More traders and crypto-centric businesses have now stepped forward seeking the judiciary’s intervention against an April 2018 RBI diktat that attempts to put the noose around the country’s homegrown digital currency industry.
India, a major economic center in the world, has a relatively small but fast-expanding cryptocurrency market. However, the country’s government and financial regulators have so far adopted a hostile approach towards the still-nascent domestic crypto industry. For example, the RBI, India’s central banking institution, has repeatedly warned investors against riding the crypto wave citing possible risks associated with the unregulated and extremely fluctuating digital asset market.
Last month, the RBI issued a circular forbidding all financial institutions regulated by it from providing banking services to individuals and entities that deal in cryptocurrencies. Expectedly, the circular didn’t go down well with investors and digital currency exchanges that considered it no less than an existential threat for the industry. Pushbacks ensued.
RBI dragged to the court over the crypto crackdown
The first major challenge against the RBI circular came in the form of a petition filed by Kali Digital Eco-Systems in the Delhi High Court. Kalu Digital is the parent company of the forthcoming cryptocurrency exchange Coin Recoil.

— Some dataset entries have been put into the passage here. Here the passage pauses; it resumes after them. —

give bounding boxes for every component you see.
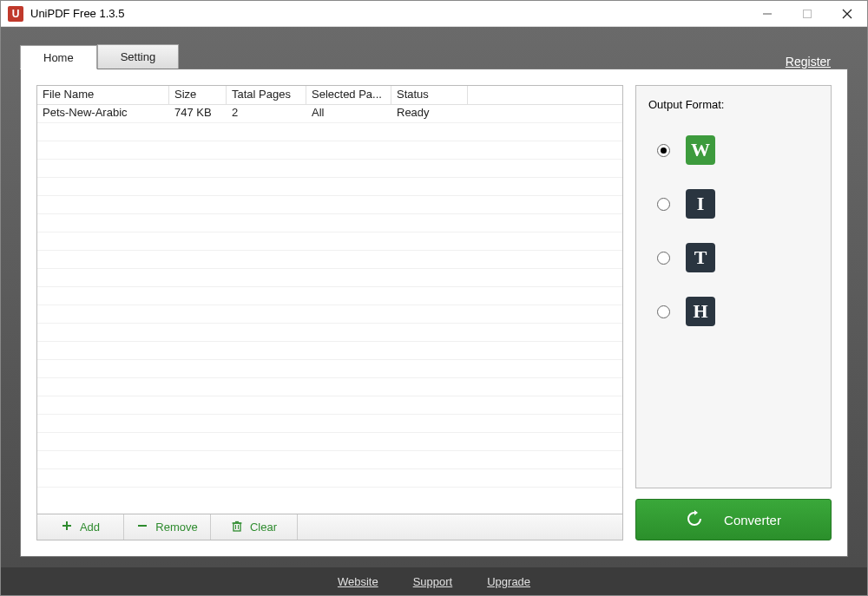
table-row[interactable]: Pets-New-Arabic 747 KB 2 All Ready — [37, 105, 622, 123]
cell-status: Ready — [391, 105, 468, 122]
minimize-button[interactable] — [747, 1, 787, 27]
action-bar: Add Remove Clear — [36, 514, 623, 540]
convert-label: Converter — [724, 513, 781, 527]
window-controls — [747, 1, 867, 27]
maximize-button[interactable] — [787, 1, 827, 27]
html-icon: H — [686, 297, 715, 326]
app-window: U UniPDF Free 1.3.5 Home Setting Registe… — [0, 0, 868, 596]
cell-selectedpages: All — [306, 105, 391, 122]
empty-row — [37, 342, 622, 360]
plus-icon — [61, 520, 73, 534]
radio-html[interactable] — [657, 305, 670, 318]
clear-label: Clear — [250, 521, 277, 534]
table-body: Pets-New-Arabic 747 KB 2 All Ready — [37, 105, 622, 488]
empty-row — [37, 378, 622, 396]
empty-row — [37, 451, 622, 469]
remove-button[interactable]: Remove — [124, 514, 211, 540]
app-icon: U — [8, 6, 23, 22]
empty-row — [37, 214, 622, 233]
header-status[interactable]: Status — [391, 86, 468, 104]
word-icon: W — [686, 135, 715, 165]
radio-word[interactable] — [657, 144, 670, 157]
window-title: UniPDF Free 1.3.5 — [30, 7, 747, 20]
table-header: File Name Size Tatal Pages Selected Pa..… — [37, 86, 622, 105]
empty-row — [37, 360, 622, 378]
minus-icon — [136, 520, 148, 534]
add-label: Add — [80, 521, 100, 534]
client-area: Home Setting Register File Name Size Tat… — [1, 27, 867, 595]
svg-rect-7 — [233, 523, 240, 531]
add-button[interactable]: Add — [37, 514, 124, 540]
cell-size: 747 KB — [169, 105, 227, 122]
format-option-image[interactable]: I — [648, 186, 819, 239]
header-totalpages[interactable]: Tatal Pages — [227, 86, 306, 104]
empty-row — [37, 178, 622, 196]
support-link[interactable]: Support — [413, 575, 453, 588]
convert-button[interactable]: Converter — [635, 499, 832, 540]
empty-row — [37, 433, 622, 451]
format-option-text[interactable]: T — [648, 239, 819, 293]
tab-home[interactable]: Home — [20, 45, 97, 69]
empty-row — [37, 233, 622, 251]
header-selectedpages[interactable]: Selected Pa... — [306, 86, 391, 104]
remove-label: Remove — [155, 521, 197, 534]
empty-row — [37, 196, 622, 214]
empty-row — [37, 415, 622, 433]
empty-row — [37, 160, 622, 178]
text-icon: T — [686, 243, 715, 272]
header-size[interactable]: Size — [169, 86, 227, 104]
main-panel: File Name Size Tatal Pages Selected Pa..… — [20, 69, 848, 557]
cell-totalpages: 2 — [227, 105, 306, 122]
output-format-title: Output Format: — [648, 98, 819, 111]
empty-row — [37, 141, 622, 160]
svg-rect-1 — [804, 10, 812, 17]
empty-row — [37, 251, 622, 269]
empty-row — [37, 396, 622, 415]
clear-button[interactable]: Clear — [211, 514, 298, 540]
right-column: Output Format: W I T H — [635, 85, 832, 540]
image-icon: I — [686, 189, 715, 219]
header-filename[interactable]: File Name — [37, 86, 169, 104]
file-table: File Name Size Tatal Pages Selected Pa..… — [36, 85, 623, 514]
register-link[interactable]: Register — [786, 55, 848, 69]
empty-row — [37, 469, 622, 488]
radio-image[interactable] — [657, 198, 670, 211]
tabs-row: Home Setting Register — [1, 27, 867, 69]
format-option-word[interactable]: W — [648, 132, 819, 186]
titlebar: U UniPDF Free 1.3.5 — [1, 1, 867, 27]
radio-text[interactable] — [657, 252, 670, 265]
refresh-icon — [686, 510, 703, 530]
empty-row — [37, 269, 622, 287]
tab-setting[interactable]: Setting — [97, 44, 179, 69]
upgrade-link[interactable]: Upgrade — [487, 575, 530, 588]
footer: Website Support Upgrade — [1, 567, 867, 595]
output-format-box: Output Format: W I T H — [635, 85, 832, 488]
format-option-html[interactable]: H — [648, 293, 819, 347]
left-column: File Name Size Tatal Pages Selected Pa..… — [36, 85, 623, 540]
website-link[interactable]: Website — [338, 575, 378, 588]
empty-row — [37, 287, 622, 305]
empty-row — [37, 324, 622, 342]
cell-filename: Pets-New-Arabic — [37, 105, 169, 122]
empty-row — [37, 305, 622, 324]
empty-row — [37, 123, 622, 141]
close-button[interactable] — [827, 1, 867, 27]
trash-icon — [231, 520, 243, 534]
header-extra — [468, 86, 622, 104]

The petition listed the RBI, the GST Council, and the Ministry of Finance as the intended respondents under Article 19 (1) (g) of the Constitution that ensures the right to carry on any occupation, trade, or business. Article 14, which forbids any kind of discrimination between equals was also invoked.
That was, however, only the beginning. Since then a number of cryptocurrency investors and businesses have appealed to the legal system to enforce a quick repeal of the RBI circular, which they view as not just draconian, but also unconstitutional.
The legal standing of the RBI diktat
While the onus is on the Delhi High Court to determine the legality of the RBI circular, the petitioners opposing the move are confident that their principle argument in the case is firmly rooted in constitutional values.
They argue that so long as they’re not violating any law, it is their legal right to be able to continue using banking services regardless of the nature of their business.
11 representatives from various cryptocurrency-centric businesses recently joined forces to raise a united front against the banking regulator. They challenged the RBI in a writ petition that underlines that cryptocurrencies are not illegal in India. They argued:
“Banking is an essential service. How can one deny access to an essential service when I am not doing anything illegal? You have not declared Virtual Currencies illegal in the country.”
Notwithstanding the controversy, India’s digital currency exchanges are still facilitating crypto-to-crypto trading as they continue searching for any possible loophole in the RBI circular.